= Pension fund investment in infrastructure =

Investing directly in infrastructure by pension funds

Private Market Assets Matrix: Infrastructure vs. Overall Non-Listed

Pension fund investment in infrastructure is the investing by pension funds directly in the non traditional asset class of infrastructure assets as part of their investment strategy. Traditionally the preserve of governments and municipal authorities, infrastructure has become an asset class in its own right in the 2010s for private-sector investors, most notably pension funds.

== History ==
Historically, pension funds have tended to invest mostly in "core assets" (such as money market instruments, government bonds, and large-cap equity) and, to a lesser extent, "alternative assets" (such as real estate, private equity and hedge funds). The average allocation to infrastructure historically represented only 1% of total assets under management by pensions, excluding indirect investment through ownership of stocks of listed utility and infrastructure companies.

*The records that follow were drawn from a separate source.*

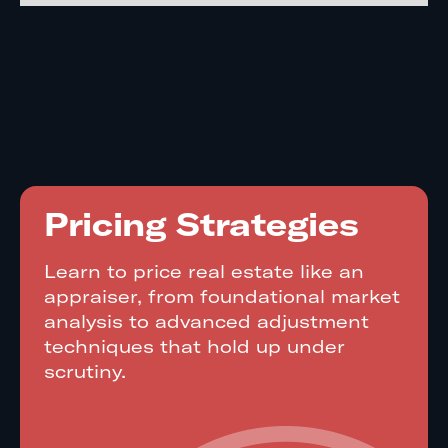
Pricing Strategies
Learn to price real estate like an
appraiser, from foundational market
analysis to advanced adjustment
techniques that hold up under
scrutiny.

However, government disengagement from the costly long-term financial commitments required by large infrastructure projects during the Great Recession, combined with the realization that infrastructure could be an ideal asset class providing advantages such as long duration, facilitating cash flow matching with long-term liabilities, protection against inflation, and statistical diversification (i.e., a low correlation with "traditional" listed assets such as equities and fixed income), has prompted an increasing number of pension executives to consider investing in the infrastructure asset class. This macro-financial perspective on pension investment in infrastructure was developed by US, Canadian, and European financial economics and labor law experts, notably from Harvard Law School, the World Pensions Council, and the OECD.

"At the start of the decade, the World Pensions Council (WPC) and the Organisation for Economic Co-operation and Development (OECD) helped convene some of the first international summits focusing on the future of long-term investments in the post-Lehman era, arguing that infrastructure would soon become an asset class in its own right.
At that time, we thought that the crisis would usher an era of durably low interest rates, pushing more pension and insurance investors to pursue a ‘quest for yields,’ increasing mechanically their allocation to non-traditional asset classes such as private equity, real estate and [listed and non-listed] infrastructure."

==Canadian, Californian, and Australian early entrants==
Pension funds, including superannuation schemes, account for approximately 40% of all investors in the infrastructure asset class, excluding projects directly funded and developed by governments, municipalities, and public authorities. Large Canadian pension funds and sovereign investors have been particularly active in energy assets such as natural gas and natural gas infrastructure, where they have become major players in recent years.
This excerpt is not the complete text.